Such loans will be terminable at any time upon specified notice. A Fund might
experience risk of loss if the institution with which it has engaged in a
portfolio loan transaction breaches its agreement with such Fund. From time to
time, a Fund may return to the borrower or a third party which is unaffiliated
with the Fund, and which is acting as a "placing broker," a part of the interest
earned from the investment of collateral received for securities loaned.

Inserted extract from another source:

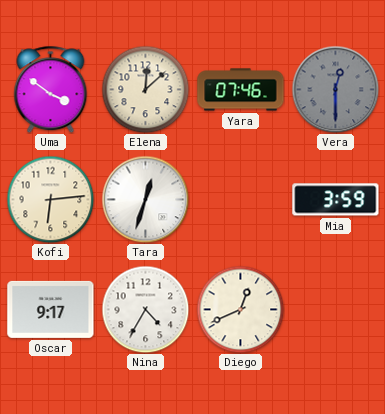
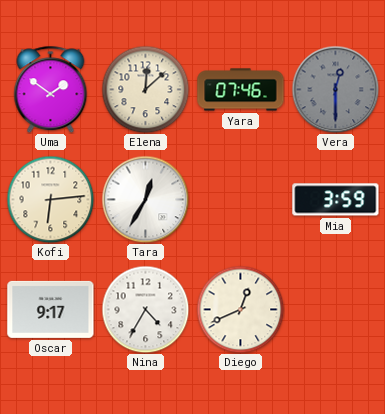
Uma: 3:51 -> 1:51
Tara: 12:33 -> 12:35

          The Securities and Exchange Commission currently requires that the
following conditions must be met whenever portfolio securities are loaned: (1)
the Fund must receive at least 100% cash collateral from the borrower; (2) the
borrower must increase such collateral whenever the market value of the
securities rises above the level of such collateral; (3) the Fund must be able
to terminate the loan at any time; (4) the Fund must receive reasonable interest
on the loan, as well as any dividends, interest or other distributions payable
on the loaned securities, and any increase in market value; (5) the Fund may pay
only reasonable custodian fees in connection with the loan; and (6) while voting
rights on the loaned securities may pass to the borrower, the Company's Board of
Directors must terminate the loan and regain the right to vote the securities if
a material event adversely affecting the investment occurs.

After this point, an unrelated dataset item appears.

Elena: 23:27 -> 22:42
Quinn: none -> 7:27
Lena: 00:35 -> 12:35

          OPTIONS TRANSACTIONS. (Large-Cap Equity, Small-Cap Opportunity,
Government Income and International Equity Funds) Each of these Funds may
purchase call and put options in respect of specific securities in which the
Fund may invest and write covered call and put option contracts. A call option
gives the purchaser of the option the right to buy, and obligates the writer to
sell, the underlying security at the exercise price at any time during the
option period. Conversely, a put option gives the purchaser of the option the
right to sell, and obligates the writer to buy, the underlying security at the
exercise price at any time during the option period. A covered call option sold
by the Fund, which is a call option with respect to which the Fund owns the
underlying security, exposes the Fund during the term of the option to possible
loss of opportunity to realize appreciation in the market price of the
underlying security or to possible continued holding of a security which might
otherwise have been sold to protect against depreciation in the market price of
the security. A covered put option sold by the Fund exposes the Fund during the
term of the option to a decline in price of the underlying security. A put
option sold by the Fund is covered when, among other things, permissible liquid
assets are placed in a segregated account to fulfill the obligation undertaken.

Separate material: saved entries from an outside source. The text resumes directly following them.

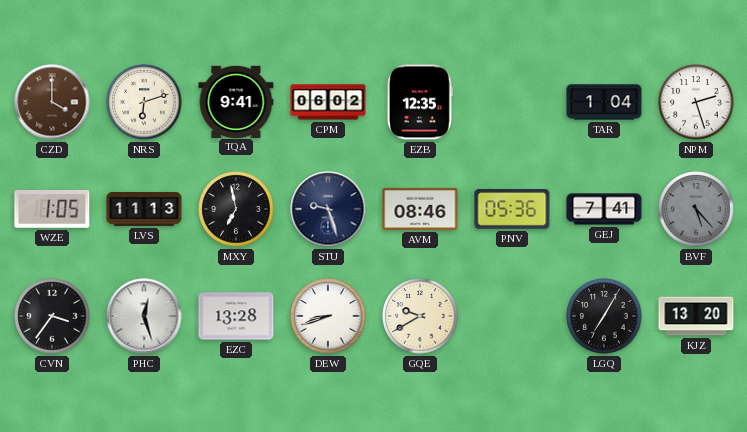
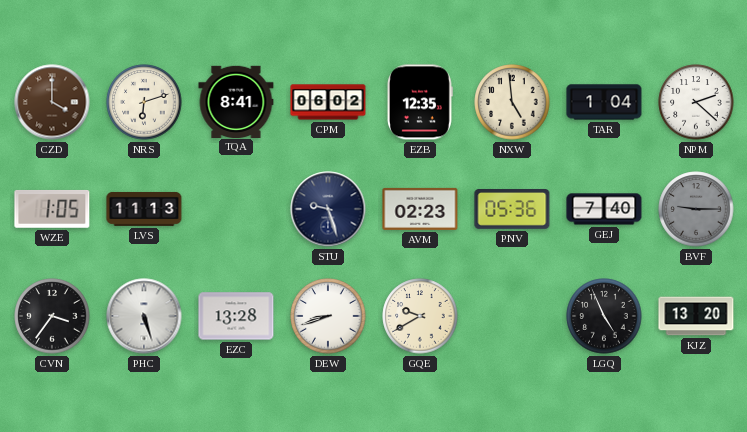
TQA: 9:41 -> 8:41
NXW: none -> 4:59
NPM: 2:27 -> 2:22
MXY: 6:58 -> none
AVM: 08:46 -> 02:23
GEJ: 7:41 -> 7:40
BVF: 5:23 -> 9:15
PHC: 12:27 -> 5:27
LGQ: 7:05 -> 4:56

          The principal reason for the Fund writing covered call options is to
realize, through the receipt of premiums, a greater return than would be
realized on its portfolio securities alone. In return for a premium, the writer
of a covered call option forfeits the right to any appreciation in the value of
the underlying security above the strike price for the life of the option (or
until a closing purchase transaction can be effected). Nevertheless, the call
writer retains the risk of a decline in the price of the underlying security.
Similarly, the principal reason for writing covered put options is to realize
income in the form of premiums. The writer of a covered put option accepts the
risk of a decline in the price of the underlying security. The size of the
premiums that the Fund may receive may be adversely affected as new or existing
institutions, including other investment companies, engage in or increase their
option-writing activities.

          Options written ordinarily will have expiration dates between one and
nine months from the date written. The exercise price of the options may be
below, equal to or above the market values of the underlying securities at the
time the options are written. In the case of call options, these exercise prices
are referred to as "in-the-money," "at-the-money" and "out-of-the-money,"
respectively. The Fund may write (a) in-the-money call options when the Adviser
expects that the price of the underlying security will remain stable or decline
moderately during the option period, (b) at-the-money call options when the
Adviser expects that the price of the underlying security will remain stable or
advance moderately during the option period and (c) out-of-the-money call
options when the Adviser expects that the premiums received from writing the
call option plus the appreciation in market price of the underlying security up
to the exercise price will be greater than the appreciation in the price of the
underlying security alone. In these circumstances, if the market price of the
underlying security declines and the security is sold at this lower price, the
amount of any realized loss will be offset wholly or in part by the premium
received. Out-of-the-money, at-the-money and in-the-money put options (the
reverse of call options as to the relation of exercise price to market price)
may be utilized in the same market environments that such call options are used
in equivalent transactions.

          So long as the Fund's obligation as the writer of an option continues,
it may be assigned an exercise notice by the broker-dealer through which the
option was sold, requiring it to deliver, in the case of a call, or take
delivery of, in the case of a put, the underlying security against payment of
the exercise price. This obligation terminates when the option expires or the
Fund effects a closing purchase transaction. The Fund can no longer effect a
closing purchase transaction with respect to an option once it has been assigned
an exercise notice.

          While it may choose to do otherwise, the Fund generally will purchase
or write only those options for which the Adviser believes there is an active
secondary market so as to facilitate closing transactions. There is no assurance
that sufficient trading interest to create a liquid secondary market on a
securities exchange will exist for any particular option or at any particular
time, and for some options no such secondary market may exist. A liquid
secondary market in an option may cease to exist for a variety of reasons. In
the past, for example, higher than anticipated trading activity or order flow,
or other unforeseen events, at times have rendered certain clearing facilities
inadequate and resulted in the institution of special procedures, such as
trading rotations, restrictions on certain types of orders or trading halts or
suspensions in one or more options. There can be no assurance that similar
events, or events that otherwise may interfere with the timely execution of
customers' orders, will not recur. In such event, it might not be possible to
effect closing transactions in particular options. If, as a covered call option
writer, the Fund is unable to effect a closing purchase transaction in a
secondary market, it will not be able to sell the underlying security until the
option expires or it delivers the underlying security upon exercise or it
otherwise covers its position.

          The Fund intends to treat options in respect of specific securities
that are not traded on a national securities exchange and the securities
underlying covered call options written by the Fund as illiquid securities.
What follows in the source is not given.